Here are a few things to know about anti-inflammatories
When Jeremy L. Knauff suffered injuries in the Marine Corps, he relied on pain relief medications like ibuprofen (Motrin, Advil) and naproxen (Aleve), otherwise known as nonsteroidal anti-inflammatory drugs (NSAIDs). Today, he doesn't go a day without chronic pain thanks to an autoimmune condition he's now suffering from, but this time, he wouldn't even think of using NSAIDs for relief.
According to the Merck Manual, pain is considered chronic if it lasts for more than three months, lasts for more than one month after the injury or disorder that initially caused pain has resolved, recurs off and on for months or years, or is associated with a chronic disorder (such as cancer, arthritis, diabetes or fibromyalgia) or an injury that does not heal. All the patients know is that they want to feel better.
"Every cell of my body is in constant pain, but I stopped taking NSAIDs about five years ago after taking them for more than 20 years because I learned that they were actually hurting me," said the 43-year-old Tampa, Florida, resident. "Ironically, while NSAIDs are supposed to reduce inflammation, they also cause inflammation in the intestines, which makes autoimmune conditions worse."

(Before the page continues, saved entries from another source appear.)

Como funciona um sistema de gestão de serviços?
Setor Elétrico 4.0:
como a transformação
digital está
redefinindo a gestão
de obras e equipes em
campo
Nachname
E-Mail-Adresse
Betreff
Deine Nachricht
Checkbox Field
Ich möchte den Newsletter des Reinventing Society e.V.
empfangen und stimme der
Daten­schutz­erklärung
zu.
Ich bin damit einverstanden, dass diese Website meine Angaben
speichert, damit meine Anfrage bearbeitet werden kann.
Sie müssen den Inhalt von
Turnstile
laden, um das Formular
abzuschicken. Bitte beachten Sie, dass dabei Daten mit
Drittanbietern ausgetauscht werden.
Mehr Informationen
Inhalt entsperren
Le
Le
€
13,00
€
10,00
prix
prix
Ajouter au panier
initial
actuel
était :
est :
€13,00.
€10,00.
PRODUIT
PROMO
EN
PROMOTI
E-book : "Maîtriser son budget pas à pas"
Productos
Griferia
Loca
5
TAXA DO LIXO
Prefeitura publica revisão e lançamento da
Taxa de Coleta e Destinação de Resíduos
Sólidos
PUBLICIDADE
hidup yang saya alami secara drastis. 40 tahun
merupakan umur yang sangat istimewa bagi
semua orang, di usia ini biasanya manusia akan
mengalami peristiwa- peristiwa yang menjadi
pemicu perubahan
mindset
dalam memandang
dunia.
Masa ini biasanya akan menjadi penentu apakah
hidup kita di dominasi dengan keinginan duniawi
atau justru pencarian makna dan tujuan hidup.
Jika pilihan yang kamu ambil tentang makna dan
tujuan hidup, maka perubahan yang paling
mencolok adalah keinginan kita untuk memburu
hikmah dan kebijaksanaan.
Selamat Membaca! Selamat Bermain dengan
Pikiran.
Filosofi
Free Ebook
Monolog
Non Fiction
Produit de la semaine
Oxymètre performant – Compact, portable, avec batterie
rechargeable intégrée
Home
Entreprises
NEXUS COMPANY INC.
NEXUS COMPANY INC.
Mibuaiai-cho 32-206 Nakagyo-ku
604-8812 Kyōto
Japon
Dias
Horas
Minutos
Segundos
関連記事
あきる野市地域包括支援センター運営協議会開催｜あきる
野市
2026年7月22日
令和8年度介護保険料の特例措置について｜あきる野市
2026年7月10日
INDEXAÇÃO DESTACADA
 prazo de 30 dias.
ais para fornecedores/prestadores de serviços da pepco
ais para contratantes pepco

There are benefits to using NSAIDs. They reduce the sensation of pain. At higher doses, they reduce the inflammation that often accompanies and worsens the pain. Some patients, like Diane Reeder, depend on it. "I would sooner run out of bread, milk or eggs than my Aleve," said Reeder, of Kingston, New York. "It's the only thing that helps with my inflammation so I can sleep."
"NSAIDs reduce the immediate pain by inhibiting the formation of hormones known as eicosanoids," said Dr. Barry Sears, author of the Zone Diet book series, and president of the Inflammation Research Foundation. "However, they also inhibit the formation of hormones known as resolvins that heal the damage caused by the inflammation. That's why they have side effects."
These side effects include the risk of digestive bleeding, and studies released over the last few years have shown that there is also an increased risk of heart and blood vessel disorders with long-term use. "Over time, NSAIDs can affect normal functions of the body -- including the GI system, heart, liver and kidneys," said Dr. Harrison Linder, a pain management specialist with The Center for Interventional Pain Medicine at Mercy Medical Center in Baltimore.
"Anti-inflammatories also alter the blood flow to the kidneys, which increases the stress on the kidneys," Linder said.
For four years, Sueann Souter McIntyre took daily naproxen to help combat her chronic arthritis pain. That is until her doctor told her she was in third-degree kidney disease. "Luckily, my damage was reversible," said Souter McIntyre, a resident of Fishkill, New York.
In addition to cutting back, what should chronic pain patients use to relieve their pain? "There are different pain relief options -- depending on the location of the pain -- so there are spinal injections, muscle relaxants, nerve blocks and physical therapy, but we avoid opioids if we can," said Linder.
According to the National Institute on Drug Abuse, roughly 21% to 29% of patients who are prescribed opioids for chronic pain, such as OxyContin and Vicodin, ultimately misuse them. Between 8% and 12% of opioid users will develop an opioid use disorder, and more than 115 people in the United States will die every day from an opioid overdose.
Since deciding to quit NSAIDs, Knauff has tried to rely on natural anti-inflammatories, stretching, and hot and cold therapies. If you still want to use NSAIDs, Linder urges patients to be careful how often they use them and to give their bodies a break -- even just for a few days -- if they are using them on a daily basis.
"You can alternate NSAIDs with acetaminophen, but Tylenol can affect the liver too, so be careful," he said.